Christiane fordert mit uns:
 
„Der Fonds sexueller Missbrauch muss erhalten bleiben!“
 
👉 Jetzt Petition unterschreiben: innn.it/missbrauch
 

„Als ich die ersten Gelder aus dem Fonds bewilligt bekam, geschah etwas, was ich nicht erwartet hatte. Auf einmal hatte ich das Gefühl, wirklich in meinem mir widerfahrenen Leid gesehen und anerkannt worden zu sein. Sexueller Missbrauch in der Kindheit ist doch in den allermeisten Fällen damit verbunden, dass das Leid im Verborgenen bleibt und eben nicht gesehen wird. Dieses Gesehen werden, vor allem, weil es gleich die finanzielle Unterstützung zur Linderung des Traumaleids mit im Gepäck hat, hat mir zum Teil dabei geholfen, mit meinem Schicksal in einer Art inneren Frieden zu kommen.

Natürlich kann die Anerkennung des Leids auch auf einem anderen Weg erfolgen, aber eine Anerkennung lindert eben noch nicht das Leid, das eine komplexe Traumatisierung auf allen Ebenen des Menschseins verursacht. Die Linderung des Leids von komplexer Traumatisierung durch Missbrauch, der oft eingebettet ist in einen noch größeren Rahmen der Bindungstraumatisierung, erfordert ein ganz spezielles, therapeutisches Vorgehen. Diese Therapien sind körperorientierte Verfahren wie z.B. Somatical Experiencing. Trauma braucht in erster Linie eine behutsame, therapeutische Begleitung bei der Nachreifung des autonomen Nervensystems auf der Ebene des Körpers. Trauma ist kaum über den Kopf zu erreichen und schon gar nicht zu heilen, zumal der Körper im Prinzip der direkte Zugang zum impliziten Gedächtnis und damit zum Unterbewusstsein eines jeden Menschen ist. Ich habe schon bei so vielen Psychotherapeuten in der Therapie gesessen und dort mehr Retraumatisierung als Traumaintegration erfahren, weil die meisten Psychotherapeuten keine Traumaausbildung haben und dementsprechend nicht traumasensibel arbeiten, was bei mir zu tiefen Gefühlen der Insuffizienz geführt hat. Man geht jahrelang zur Therapie und man erfährt in seinen leidvollen Symptomen auf emotionaler und körperlicher Ebene kaum Linderung. Auch die meisten psychosomatischen Kliniken arbeiten kaum traumasensibel. Das habe ich 2x erfahren. Erst als ich anfing, in eine spezielle, körperorientierte Traumatherapie zu gehen, begann die Nachreifung meines Nervensystems. Diese körperorientierten Traumatherapien werden aber fast ausschließlich nur von Heilpraktikern für Psychotherapie angeboten. Für eine Therapie bei Heilpraktikern für Psychotherapie übernimmt aber keine Krankenkasse oder Beihilfe die Kosten.

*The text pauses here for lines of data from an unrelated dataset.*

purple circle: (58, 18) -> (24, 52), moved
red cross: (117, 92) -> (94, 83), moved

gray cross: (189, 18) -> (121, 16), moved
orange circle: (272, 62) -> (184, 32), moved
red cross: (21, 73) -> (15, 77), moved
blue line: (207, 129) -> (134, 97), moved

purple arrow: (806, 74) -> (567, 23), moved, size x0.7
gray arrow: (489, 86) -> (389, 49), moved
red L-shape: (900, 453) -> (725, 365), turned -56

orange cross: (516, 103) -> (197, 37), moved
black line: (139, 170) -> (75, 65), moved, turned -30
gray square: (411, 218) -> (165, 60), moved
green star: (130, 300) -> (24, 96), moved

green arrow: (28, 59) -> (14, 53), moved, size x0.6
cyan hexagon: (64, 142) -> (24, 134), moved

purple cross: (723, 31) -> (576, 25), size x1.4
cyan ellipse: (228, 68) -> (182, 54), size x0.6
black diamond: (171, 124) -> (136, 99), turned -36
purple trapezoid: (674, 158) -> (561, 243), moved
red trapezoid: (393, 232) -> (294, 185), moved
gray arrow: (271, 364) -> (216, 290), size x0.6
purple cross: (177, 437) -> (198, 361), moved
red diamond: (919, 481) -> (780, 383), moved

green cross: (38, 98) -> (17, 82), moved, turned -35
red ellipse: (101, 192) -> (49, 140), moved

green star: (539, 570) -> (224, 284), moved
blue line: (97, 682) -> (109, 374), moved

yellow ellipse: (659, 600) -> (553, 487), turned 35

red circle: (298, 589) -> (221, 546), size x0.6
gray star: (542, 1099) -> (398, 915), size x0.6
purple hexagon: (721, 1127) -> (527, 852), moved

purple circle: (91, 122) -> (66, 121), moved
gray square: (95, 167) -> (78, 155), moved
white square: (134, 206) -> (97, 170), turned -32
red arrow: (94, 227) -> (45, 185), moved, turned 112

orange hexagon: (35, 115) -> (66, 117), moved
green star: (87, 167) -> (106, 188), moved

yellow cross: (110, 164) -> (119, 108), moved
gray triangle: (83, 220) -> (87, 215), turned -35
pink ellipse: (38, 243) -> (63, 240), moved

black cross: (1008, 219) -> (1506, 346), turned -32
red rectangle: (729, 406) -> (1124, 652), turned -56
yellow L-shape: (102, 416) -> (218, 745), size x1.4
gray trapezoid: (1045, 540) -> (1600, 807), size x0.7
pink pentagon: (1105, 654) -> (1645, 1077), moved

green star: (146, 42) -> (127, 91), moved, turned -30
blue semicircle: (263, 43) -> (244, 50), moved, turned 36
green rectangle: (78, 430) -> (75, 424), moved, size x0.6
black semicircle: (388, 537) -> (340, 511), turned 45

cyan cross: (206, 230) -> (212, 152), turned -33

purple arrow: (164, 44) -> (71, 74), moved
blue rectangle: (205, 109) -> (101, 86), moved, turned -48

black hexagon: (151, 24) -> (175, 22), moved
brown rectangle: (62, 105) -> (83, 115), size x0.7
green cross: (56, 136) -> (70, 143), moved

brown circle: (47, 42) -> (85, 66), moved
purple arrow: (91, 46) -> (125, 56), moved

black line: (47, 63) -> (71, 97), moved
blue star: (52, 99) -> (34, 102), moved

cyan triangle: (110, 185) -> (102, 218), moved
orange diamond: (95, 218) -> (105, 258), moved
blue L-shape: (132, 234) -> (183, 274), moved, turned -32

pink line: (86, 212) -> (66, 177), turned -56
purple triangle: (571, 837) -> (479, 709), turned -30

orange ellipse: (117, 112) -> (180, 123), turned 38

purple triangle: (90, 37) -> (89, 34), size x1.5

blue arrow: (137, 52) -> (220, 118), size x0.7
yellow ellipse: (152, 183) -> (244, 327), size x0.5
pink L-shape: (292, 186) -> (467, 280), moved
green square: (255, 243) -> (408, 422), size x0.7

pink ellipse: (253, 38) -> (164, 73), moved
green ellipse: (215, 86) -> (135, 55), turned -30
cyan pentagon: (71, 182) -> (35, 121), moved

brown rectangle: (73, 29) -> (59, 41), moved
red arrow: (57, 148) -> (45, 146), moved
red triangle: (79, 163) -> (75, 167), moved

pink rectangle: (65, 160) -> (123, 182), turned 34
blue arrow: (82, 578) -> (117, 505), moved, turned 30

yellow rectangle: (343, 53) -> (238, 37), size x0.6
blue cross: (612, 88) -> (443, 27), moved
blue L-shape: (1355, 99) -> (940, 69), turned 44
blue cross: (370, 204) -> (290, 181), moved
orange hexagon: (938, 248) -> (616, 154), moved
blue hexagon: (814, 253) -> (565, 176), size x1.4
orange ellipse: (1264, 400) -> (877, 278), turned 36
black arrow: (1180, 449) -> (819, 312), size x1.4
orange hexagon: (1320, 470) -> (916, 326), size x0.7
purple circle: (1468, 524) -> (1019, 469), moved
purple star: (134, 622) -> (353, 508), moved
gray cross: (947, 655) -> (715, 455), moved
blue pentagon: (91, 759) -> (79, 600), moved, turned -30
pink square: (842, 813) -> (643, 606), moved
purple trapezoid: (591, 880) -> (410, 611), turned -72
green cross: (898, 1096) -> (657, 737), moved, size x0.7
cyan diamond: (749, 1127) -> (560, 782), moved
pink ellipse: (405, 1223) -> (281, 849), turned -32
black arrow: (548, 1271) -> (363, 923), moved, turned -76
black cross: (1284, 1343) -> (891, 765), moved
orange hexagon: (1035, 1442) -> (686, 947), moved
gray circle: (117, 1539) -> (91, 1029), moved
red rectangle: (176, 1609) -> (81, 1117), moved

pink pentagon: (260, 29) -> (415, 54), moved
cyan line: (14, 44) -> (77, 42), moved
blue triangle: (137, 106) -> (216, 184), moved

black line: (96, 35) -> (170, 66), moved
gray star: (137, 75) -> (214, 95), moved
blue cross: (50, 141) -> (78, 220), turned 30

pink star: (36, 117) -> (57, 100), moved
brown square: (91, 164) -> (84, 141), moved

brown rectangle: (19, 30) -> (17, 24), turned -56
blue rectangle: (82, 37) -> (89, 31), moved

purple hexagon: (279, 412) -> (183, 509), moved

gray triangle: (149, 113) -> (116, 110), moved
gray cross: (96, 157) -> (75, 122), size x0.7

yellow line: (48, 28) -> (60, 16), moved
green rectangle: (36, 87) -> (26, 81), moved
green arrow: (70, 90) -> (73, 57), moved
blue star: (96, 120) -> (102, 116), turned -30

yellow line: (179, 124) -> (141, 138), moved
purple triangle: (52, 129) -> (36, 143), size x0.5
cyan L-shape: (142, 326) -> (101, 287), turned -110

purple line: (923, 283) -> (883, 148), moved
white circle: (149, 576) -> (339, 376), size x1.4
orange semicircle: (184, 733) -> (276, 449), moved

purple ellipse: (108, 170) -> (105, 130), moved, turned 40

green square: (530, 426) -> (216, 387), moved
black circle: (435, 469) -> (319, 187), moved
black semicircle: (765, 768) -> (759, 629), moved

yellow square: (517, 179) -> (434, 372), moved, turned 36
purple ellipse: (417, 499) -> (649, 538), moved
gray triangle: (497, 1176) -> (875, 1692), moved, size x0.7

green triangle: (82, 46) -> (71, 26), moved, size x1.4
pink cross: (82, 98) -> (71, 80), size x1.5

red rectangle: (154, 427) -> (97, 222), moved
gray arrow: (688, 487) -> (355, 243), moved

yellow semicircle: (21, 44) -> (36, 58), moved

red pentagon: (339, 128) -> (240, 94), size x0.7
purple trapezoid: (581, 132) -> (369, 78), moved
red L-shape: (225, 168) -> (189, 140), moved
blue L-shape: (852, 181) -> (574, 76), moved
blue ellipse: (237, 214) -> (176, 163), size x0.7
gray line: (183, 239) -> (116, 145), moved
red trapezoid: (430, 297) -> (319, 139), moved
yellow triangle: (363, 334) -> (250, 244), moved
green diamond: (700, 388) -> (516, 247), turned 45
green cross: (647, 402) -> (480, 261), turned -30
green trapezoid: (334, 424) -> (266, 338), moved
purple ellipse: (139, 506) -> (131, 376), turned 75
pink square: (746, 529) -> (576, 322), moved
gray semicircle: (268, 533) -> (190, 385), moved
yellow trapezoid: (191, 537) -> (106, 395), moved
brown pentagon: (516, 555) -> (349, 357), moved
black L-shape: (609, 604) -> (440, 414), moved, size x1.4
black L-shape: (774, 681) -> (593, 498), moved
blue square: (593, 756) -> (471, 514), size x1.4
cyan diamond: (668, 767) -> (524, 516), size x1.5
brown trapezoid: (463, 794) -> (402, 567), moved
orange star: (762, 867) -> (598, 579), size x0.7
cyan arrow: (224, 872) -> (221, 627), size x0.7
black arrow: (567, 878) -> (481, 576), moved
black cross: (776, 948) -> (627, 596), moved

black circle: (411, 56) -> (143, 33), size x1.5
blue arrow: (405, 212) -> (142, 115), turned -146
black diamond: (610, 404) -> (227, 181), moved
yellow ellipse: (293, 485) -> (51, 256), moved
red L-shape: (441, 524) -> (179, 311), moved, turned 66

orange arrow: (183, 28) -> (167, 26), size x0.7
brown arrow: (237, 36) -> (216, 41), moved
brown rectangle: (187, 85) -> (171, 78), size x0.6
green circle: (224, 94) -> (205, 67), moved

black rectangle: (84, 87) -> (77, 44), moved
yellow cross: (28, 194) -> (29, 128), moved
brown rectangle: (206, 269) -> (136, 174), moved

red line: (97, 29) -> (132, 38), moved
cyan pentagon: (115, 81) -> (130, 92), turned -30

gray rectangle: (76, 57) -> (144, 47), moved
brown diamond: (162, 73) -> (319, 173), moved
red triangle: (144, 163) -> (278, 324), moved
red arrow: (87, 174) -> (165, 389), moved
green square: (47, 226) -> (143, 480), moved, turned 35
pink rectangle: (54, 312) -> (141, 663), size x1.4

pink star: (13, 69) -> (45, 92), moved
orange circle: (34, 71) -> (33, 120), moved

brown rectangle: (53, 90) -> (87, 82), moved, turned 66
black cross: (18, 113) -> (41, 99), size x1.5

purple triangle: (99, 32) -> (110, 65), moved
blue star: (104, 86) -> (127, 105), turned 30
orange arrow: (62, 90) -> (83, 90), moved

Anders als Krankenkassen und Beihilfestellen hat man beim Fonds verstanden, dass es vor allem diese speziellen Traumatherapieverfahren sind, die bei Trauma greifen. So verwende ich die Gelder des Fonds hauptsächlich, um mir diese Traumatherapie zu finanzieren. Meine Traumatherapie ist darüber hinaus auch tiergestützt. Allein dieser wunderbare – für Therapie ausgebildete – Hund hat schon so viel Heilung in mir bewirkt. Ich bin sogar jetzt an den Punkt gekommen, wo ich es mir vorstellen kann, selbst so ein wunderbares Wesen im Alltag bei mir zu haben.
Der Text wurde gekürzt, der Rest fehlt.